> Task directions: Give back the records below verbatim, please, but without a single image.

═════ Records to process

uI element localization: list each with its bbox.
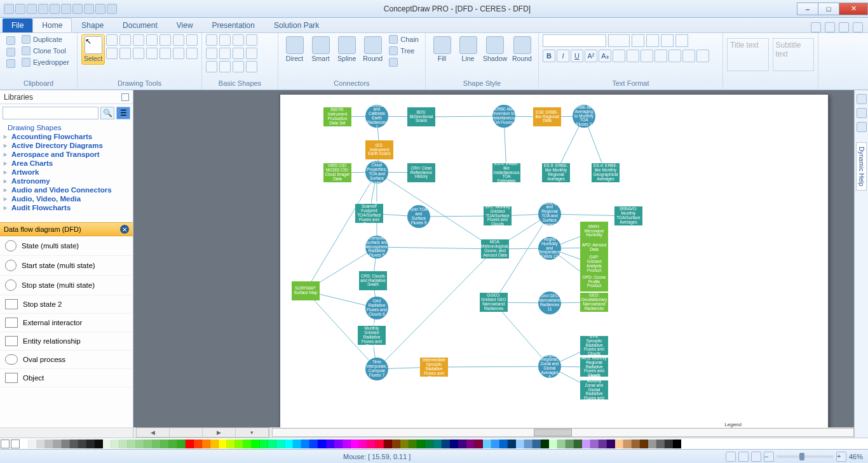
library-item[interactable]: Aerospace and Transport [3,150,130,159]
tab-document[interactable]: Document [113,18,167,32]
tool-icon[interactable] [133,34,144,46]
color-swatch[interactable] [210,440,219,448]
file-tab[interactable]: File [3,18,32,32]
color-swatch[interactable] [53,440,62,448]
connector-round[interactable]: Round [360,34,385,65]
library-item[interactable]: Accounting Flowcharts [3,132,130,141]
color-swatch[interactable] [326,440,334,448]
colorbar-tool-icon[interactable] [1,440,10,448]
color-swatch[interactable] [640,440,648,448]
library-search-input[interactable] [3,107,98,119]
color-swatch[interactable] [86,440,95,448]
color-swatch[interactable] [45,440,53,448]
color-swatch[interactable] [243,440,252,448]
color-swatch[interactable] [62,440,70,448]
color-swatch[interactable] [466,440,475,448]
dfd-node[interactable]: ES-4: ERBE-like Monthly Geographical Ave… [592,163,620,182]
dfd-node[interactable]: CRS: Clouds and Radiative Swath [359,271,387,290]
color-swatch[interactable] [615,440,623,448]
color-swatch[interactable] [37,440,45,448]
grow-font-icon[interactable] [632,34,644,47]
qat-icon[interactable] [107,4,117,14]
dfd-node[interactable]: SYNI: Intermediate Synoptic Radiative Fl… [420,358,448,377]
tool-icon[interactable] [186,34,198,46]
color-swatch[interactable] [78,440,86,448]
dfd-node[interactable]: CRH: Clear Reflectance History [407,163,435,182]
tab-shape[interactable]: Shape [72,18,113,32]
dfd-node[interactable]: ERBE-like Inversion to Instantaneous TOA… [492,105,515,128]
qat-icon[interactable] [61,4,71,14]
color-swatch[interactable] [450,440,458,448]
color-swatch[interactable] [285,440,293,448]
shape-icon[interactable] [246,34,257,46]
color-swatch[interactable] [318,440,326,448]
line-button[interactable]: Line [456,34,480,65]
colorbar-tool-icon[interactable] [11,440,20,448]
dfd-node[interactable]: GEO: Geostationary Narrowband Radiances [580,293,608,312]
tab-presentation[interactable]: Presentation [203,18,264,32]
qat-icon[interactable] [27,4,37,14]
panel-hscroll[interactable] [0,427,133,438]
tab-view[interactable]: View [167,18,203,32]
dfd-node[interactable]: Time Interpolate, Compute Fluxes 7 [365,358,388,380]
toolstrip-icon[interactable] [857,108,867,118]
library-item[interactable]: Area Charts [3,159,130,168]
stencil-list[interactable]: State (multi state)Start state (multi st… [0,236,133,427]
color-swatch[interactable] [235,440,243,448]
minimize-button[interactable]: – [797,3,818,15]
drawing-page[interactable]: Legend Ancillary Data ProductsArchival D… [280,94,829,427]
color-swatch[interactable] [334,440,342,448]
font-select[interactable] [543,34,606,47]
dfd-node[interactable]: Compute Surface and Atmospheric Radiativ… [365,236,388,258]
list-view-icon[interactable]: ☰ [116,107,130,119]
shape-icon[interactable] [246,48,257,59]
dfd-node[interactable]: SRBAVG: Monthly TOA/Surface Averages [614,206,642,225]
qat-icon[interactable] [4,4,14,14]
color-swatch[interactable] [566,440,574,448]
dfd-node[interactable]: Compute Regional, Zonal and Global Avera… [538,355,561,378]
shape-icon[interactable] [206,48,217,59]
dfd-node[interactable]: INSTR: Instrument Production Data Set [323,107,351,126]
library-item[interactable]: Artwork [3,168,130,177]
tool-icon[interactable] [159,48,171,59]
qat-icon[interactable] [72,4,83,14]
connector-more-icon[interactable] [386,57,421,67]
stencil-item[interactable]: External interactor [0,314,133,332]
dfd-node[interactable]: Geolocate and Calibrate Earth Radiances … [365,105,388,128]
zoom-slider[interactable] [776,455,834,458]
subtitle-style[interactable]: Subtitle text [773,38,815,71]
dfd-node[interactable]: ERBE-like Averaging to Monthly TOA Fluxe… [573,105,595,128]
stencil-item[interactable]: Start state (multi state) [0,256,133,276]
dfd-node[interactable]: ES-4: ERBE-like Instantaneous TOA Estima… [492,163,520,182]
color-swatch[interactable] [29,440,37,448]
color-swatch[interactable] [351,440,359,448]
library-item[interactable]: Drawing Shapes [3,123,130,132]
color-swatch[interactable] [111,440,119,448]
tool-icon[interactable] [133,48,144,59]
color-swatch[interactable] [442,440,450,448]
qat-icon[interactable] [15,4,25,14]
tab-home[interactable]: Home [32,18,72,32]
color-swatch[interactable] [508,440,516,448]
connector-smart[interactable]: Smart [308,34,333,65]
color-swatch[interactable] [177,440,186,448]
dynamic-help-tab[interactable]: Dynamic Help [856,142,867,191]
color-swatch[interactable] [376,440,384,448]
shrink-font-icon[interactable] [646,34,659,47]
hand-tool-icon[interactable] [726,452,736,462]
color-swatch[interactable] [392,440,400,448]
hscroll-thumb[interactable] [534,429,572,436]
shape-icon[interactable] [246,61,257,72]
color-swatch[interactable] [384,440,392,448]
color-swatch[interactable] [656,440,665,448]
eyedropper-button[interactable]: Eyedropper [19,57,72,67]
superscript-icon[interactable]: A² [585,50,597,62]
color-swatch[interactable] [194,440,202,448]
stencil-item[interactable]: State (multi state) [0,236,133,256]
color-swatch[interactable] [153,440,161,448]
dfd-node[interactable]: GAP: Gridded Analysis Product [580,255,608,274]
tool-icon[interactable] [106,48,118,59]
color-swatch[interactable] [161,440,169,448]
color-swatch[interactable] [541,440,549,448]
library-item[interactable]: Active Directory Diagrams [3,141,130,150]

══════════

> Output below:
uI element localization: list each with its bbox.
library-item[interactable]: Aerospace and Transport [3,150,130,159]
tab-document[interactable]: Document [113,18,167,32]
tool-icon[interactable] [133,34,144,46]
color-swatch[interactable] [210,440,219,448]
file-tab[interactable]: File [3,18,32,32]
color-swatch[interactable] [53,440,62,448]
connector-round[interactable]: Round [360,34,385,65]
library-item[interactable]: Accounting Flowcharts [3,132,130,141]
color-swatch[interactable] [326,440,334,448]
colorbar-tool-icon[interactable] [1,440,10,448]
color-swatch[interactable] [640,440,648,448]
library-search-input[interactable] [3,107,98,119]
color-swatch[interactable] [86,440,95,448]
color-swatch[interactable] [45,440,53,448]
color-swatch[interactable] [243,440,252,448]
color-swatch[interactable] [62,440,70,448]
color-swatch[interactable] [466,440,475,448]
dfd-node[interactable]: ES-4: ERBE-like Monthly Geographical Ave… [592,163,620,182]
dfd-node[interactable]: CRS: Clouds and Radiative Swath [359,271,387,290]
color-swatch[interactable] [615,440,623,448]
color-swatch[interactable] [37,440,45,448]
grow-font-icon[interactable] [632,34,644,47]
qat-icon[interactable] [107,4,117,14]
dfd-node[interactable]: SYNI: Intermediate Synoptic Radiative Fl… [420,358,448,377]
tool-icon[interactable] [186,34,198,46]
color-swatch[interactable] [78,440,86,448]
dfd-node[interactable]: CRH: Clear Reflectance History [407,163,435,182]
tab-shape[interactable]: Shape [72,18,113,32]
dfd-node[interactable]: ERBE-like Inversion to Instantaneous TOA… [492,105,515,128]
qat-icon[interactable] [61,4,71,14]
color-swatch[interactable] [450,440,458,448]
color-swatch[interactable] [285,440,293,448]
shape-icon[interactable] [246,34,257,46]
color-swatch[interactable] [318,440,326,448]
line-button[interactable]: Line [456,34,480,65]
colorbar-tool-icon[interactable] [11,440,20,448]
dfd-node[interactable]: GEO: Geostationary Narrowband Radiances [580,293,608,312]
tab-presentation[interactable]: Presentation [203,18,264,32]
qat-icon[interactable] [27,4,37,14]
panel-hscroll[interactable] [0,427,133,438]
tab-view[interactable]: View [167,18,203,32]
dfd-node[interactable]: Time Interpolate, Compute Fluxes 7 [365,358,388,380]
toolstrip-icon[interactable] [857,108,867,118]
library-item[interactable]: Area Charts [3,159,130,168]
stencil-list[interactable]: State (multi state)Start state (multi st… [0,236,133,427]
color-swatch[interactable] [235,440,243,448]
minimize-button[interactable]: – [797,3,818,15]
drawing-page[interactable]: Legend Ancillary Data ProductsArchival D… [280,94,829,427]
color-swatch[interactable] [334,440,342,448]
font-select[interactable] [543,34,606,47]
dfd-node[interactable]: Compute Surface and Atmospheric Radiativ… [365,236,388,258]
list-view-icon[interactable]: ☰ [116,107,130,119]
shape-icon[interactable] [246,48,257,59]
dfd-node[interactable]: SRBAVG: Monthly TOA/Surface Averages [614,206,642,225]
qat-icon[interactable] [4,4,14,14]
color-swatch[interactable] [566,440,574,448]
dfd-node[interactable]: Compute Regional, Zonal and Global Avera… [538,355,561,378]
shape-icon[interactable] [206,48,217,59]
dfd-node[interactable]: INSTR: Instrument Production Data Set [323,107,351,126]
library-item[interactable]: Artwork [3,168,130,177]
tool-icon[interactable] [159,48,171,59]
qat-icon[interactable] [72,4,83,14]
connector-more-icon[interactable] [386,57,421,67]
stencil-item[interactable]: External interactor [0,314,133,332]
dfd-node[interactable]: Geolocate and Calibrate Earth Radiances … [365,105,388,128]
zoom-slider[interactable] [776,455,834,458]
subtitle-style[interactable]: Subtitle text [773,38,815,71]
dfd-node[interactable]: ERBE-like Averaging to Monthly TOA Fluxe… [573,105,595,128]
stencil-item[interactable]: Start state (multi state) [0,256,133,276]
dfd-node[interactable]: ES-4: ERBE-like Instantaneous TOA Estima… [492,163,520,182]
color-swatch[interactable] [29,440,37,448]
color-swatch[interactable] [351,440,359,448]
library-item[interactable]: Drawing Shapes [3,123,130,132]
color-swatch[interactable] [111,440,119,448]
tool-icon[interactable] [133,48,144,59]
color-swatch[interactable] [442,440,450,448]
qat-icon[interactable] [15,4,25,14]
tab-home[interactable]: Home [32,18,72,32]
color-swatch[interactable] [508,440,516,448]
connector-smart[interactable]: Smart [308,34,333,65]
color-swatch[interactable] [177,440,186,448]
dynamic-help-tab[interactable]: Dynamic Help [856,142,867,191]
color-swatch[interactable] [376,440,384,448]
shrink-font-icon[interactable] [646,34,659,47]
hand-tool-icon[interactable] [726,452,736,462]
color-swatch[interactable] [392,440,400,448]
hscroll-thumb[interactable] [534,429,572,436]
shape-icon[interactable] [246,61,257,72]
color-swatch[interactable] [384,440,392,448]
color-swatch[interactable] [656,440,665,448]
eyedropper-button[interactable]: Eyedropper [19,57,72,67]
superscript-icon[interactable]: A² [585,50,597,62]
color-swatch[interactable] [194,440,202,448]
stencil-item[interactable]: State (multi state) [0,236,133,256]
color-swatch[interactable] [153,440,161,448]
dfd-node[interactable]: GAP: Gridded Analysis Product [580,255,608,274]
tool-icon[interactable] [106,48,118,59]
color-swatch[interactable] [161,440,169,448]
color-swatch[interactable] [541,440,549,448]
library-item[interactable]: Active Directory Diagrams [3,141,130,150]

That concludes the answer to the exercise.